• [Material for this task]
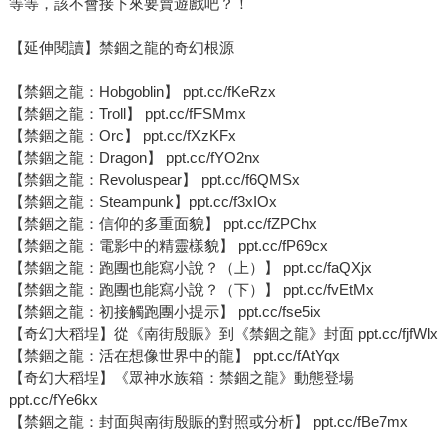
等等，該不會接下來要賣遊戲吧？！
【延伸閱讀】禁錮之龍的奇幻根源
【禁錮之龍：Hobgoblin】 ppt.cc/fKeRzx
【禁錮之龍：Troll】 ppt.cc/fFSMmx
【禁錮之龍：Orc】 ppt.cc/fXzKFx
【禁錮之龍：Dragon】 ppt.cc/fYO2nx
【禁錮之龍：Revoluspear】 ppt.cc/f6QMSx
【禁錮之龍：Steampunk】ppt.cc/f3xIOx
【禁錮之龍：信仰的多重面貌】 ppt.cc/fZPChx
【禁錮之龍：電影中的精靈樣貌】 ppt.cc/fP69cx
【禁錮之龍：跑團也能寫小說？（上）】 ppt.cc/faQXjx
【禁錮之龍：跑團也能寫小說？（下）】 ppt.cc/fvEtMx
【禁錮之龍：初接觸跑團小提示】 ppt.cc/fse5ix
【奇幻大稻埕】從《南街殷賑》到《禁錮之龍》封面 ppt.cc/fjfWlx
【禁錮之龍：活在想像世界中的龍】 ppt.cc/fAtYqx
【奇幻大稻埕】《眾神水族箱：禁錮之龍》動態登場
ppt.cc/fYe6kx
【禁錮之龍：封面與南街殷賑的對照或分析】 ppt.cc/fBe7mx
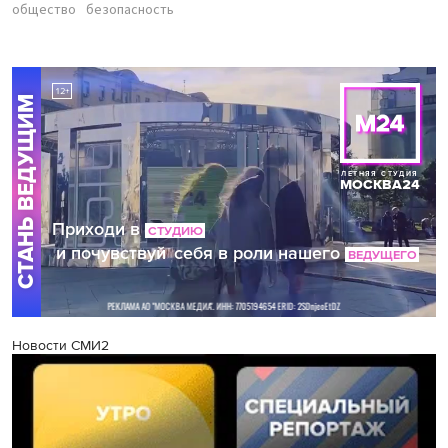
общество
безопасность
Новости СМИ2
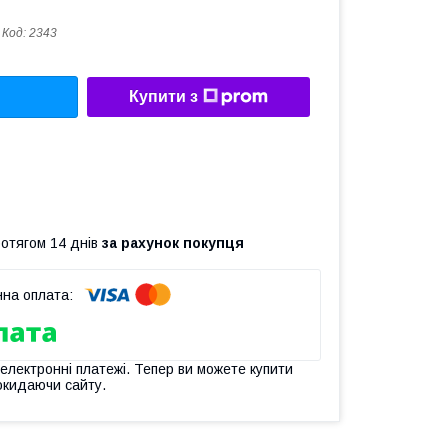
Код:
2343
Купити з
ротягом 14 днів
за рахунок покупця
 електронні платежі. Тепер ви можете купити
окидаючи сайту.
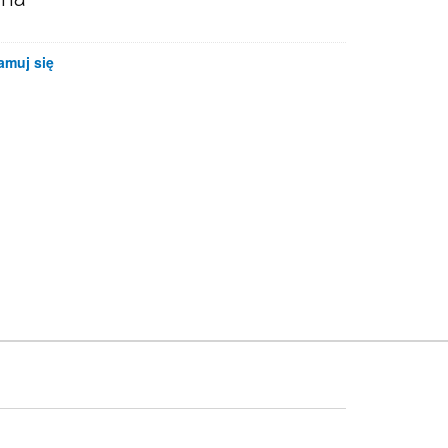
amuj się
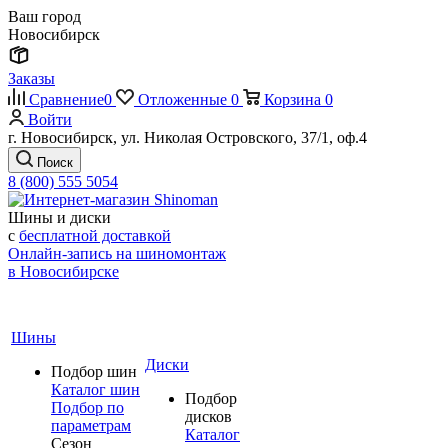
Ваш город
Новосибирск
Заказы
Сравнение
0
Отложенные
0
Корзина
0
Войти
г. Новосибирск, ул. Николая Островского, 37/1, оф.4
Поиск
8 (800) 555 5054
Шины и диски
с
бесплатной доставкой
Онлайн-запись на шиномонтаж
в Новосибирске
Шины
Диски
Подбор шин
Каталог шин
Подбор
Подбор по
дисков
параметрам
Каталог
Сезон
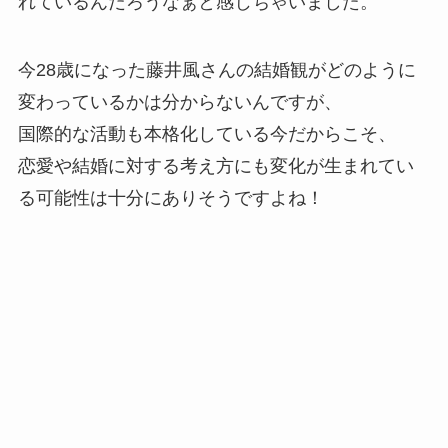
れているんだろうなぁと感じちゃいました。
今28歳になった藤井風さんの結婚観がどのように
変わっているかは分からないんですが、
国際的な活動も本格化している今だからこそ、
恋愛や結婚に対する考え方にも変化が生まれてい
る可能性は十分にありそうですよね！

• [The task] Find the lines of the material that contain the word "奇幻大稻埕" and report only how many there are.

• [Expected output] 2